Hey Thanks for reporting this
- One option is to use SliceSamplerWithoutReplacement:
import torch
from tensordict import TensorDict
from torchrl.collectors.utils import split_trajectories
from torchrl.data import ReplayBuffer, LazyTensorStorage, SliceSampler, SliceSamplerWithoutReplacement
rb = ReplayBuffer(storage=LazyTensorStorage(max_size=1000),
sampler=SliceSamplerWithoutReplacement(
slice_len=5, traj_key="episode",strict_length=False
))
ep_1 = TensorDict(
{"obs": torch.arange(100),
"episode": torch.zeros(100),},
batch_size=[100]
)
ep_2 = TensorDict(
{"obs": torch.arange(4),
"episode": torch.ones(4),},
batch_size=[4]
)
rb.extend(ep_1)
rb.extend(ep_2)
s = rb.sample(50)
t = split_trajectories(s, trajectory_key="episode")
print(t["obs"])
print(t["episode"])
That will ensure that you don't have the same item twice
- Another is to use TensorDictReplayBuffer with the slice sampler. That will update the
("next", "truncated")key in the sampled data andsplit_trajectoriescan understand that
import torch
from tensordict import TensorDict
from torchrl.collectors.utils import split_trajectories
from torchrl.data import TensorDictReplayBuffer, ReplayBuffer, LazyTensorStorage, SliceSampler, SliceSamplerWithoutReplacement
rb = TensorDictReplayBuffer(storage=LazyTensorStorage(max_size=1000),
sampler=SliceSampler(
slice_len=5, traj_key="episode",strict_length=False,
))
ep_1 = TensorDict(
{"obs": torch.arange(100),
"episode": torch.zeros(100),},
batch_size=[100]
)
ep_2 = TensorDict(
{"obs": torch.arange(4),
"episode": torch.ones(4),},
batch_size=[4]
)
rb.extend(ep_1)
rb.extend(ep_2)
s = rb.sample(50)
print(s)
t = split_trajectories(s, done_key="truncated")
print(t["obs"])
print(t["episode"])
- Finally there is your solution (do it manually) but as you mention it's clunky. If you do it manually you could also just do
s, info = rb.sample(50, return_info=True)
print(s)
s["next", "truncated"] = info[("next", "truncated")]
t = split_trajectories(s, done_key="truncated")
But in general I do agree that we need better doc. Aside from the docstrings of the slice sampler, where would you look for that info?
Thanks for responding so quickly!
In my particular case, I am collecting a few episodes (of wildly varying length), training on a few large-ish batches on short-ish slices, and then clearing the replay buffer, so unfortunately SliceSamplerWithoutReplacement wouldn't work (though the documentation should clarify if without replacement refers to never sampling two different slices of the same episode vs allowing sampling the same episode multiple times on non-overlapping slices).
I first looked at the SliceSampler docs, for the strict_length parameter.
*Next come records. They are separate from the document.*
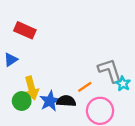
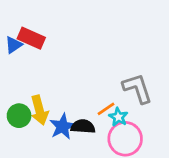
blue triangle: (11, 60) -> (14, 45), moved
cyan star: (123, 84) -> (118, 117), moved
green circle: (22, 101) -> (19, 116), moved

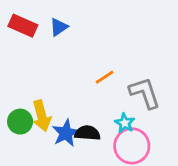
red rectangle: (31, 38) -> (23, 26), moved
blue triangle: (14, 45) -> (59, 27), moved
orange line: (106, 109) -> (105, 77), moved

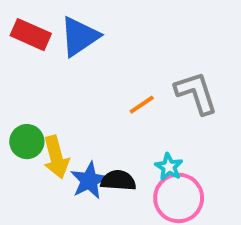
blue triangle: (59, 27) -> (79, 36), size x1.6
gray L-shape: (145, 93) -> (196, 93), moved
green circle: (20, 122) -> (27, 142), moved

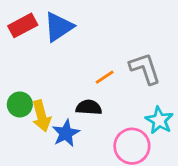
red rectangle: (31, 35) -> (23, 25), turned -52
cyan star: (169, 167) -> (159, 120), moved, size x1.4
black semicircle: (118, 180) -> (89, 107), moved

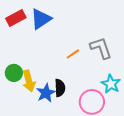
black semicircle: (89, 107) -> (60, 88), moved, turned 84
This then led me to the docs for split_trajectories, which showed the basic usage, but should probably include a warning about its input assumptions (no duplicate trajectory_keys from different slices, even noncontiguous).
I then looked at the SliceSampler docs again, for the truncated_key parameter, which led me to discovering the return_info=True option. The docs also seem to imply ("next", "truncated") is False in cases where the last step in a slice is simply the done last step in an episode.
Is this a good edit? https://github.com/pytorch/rl/pull/2607 Would you add anything? Is there anything you think is broken in the API?
This seems like a major improvement to the documentation! Thanks for updating that.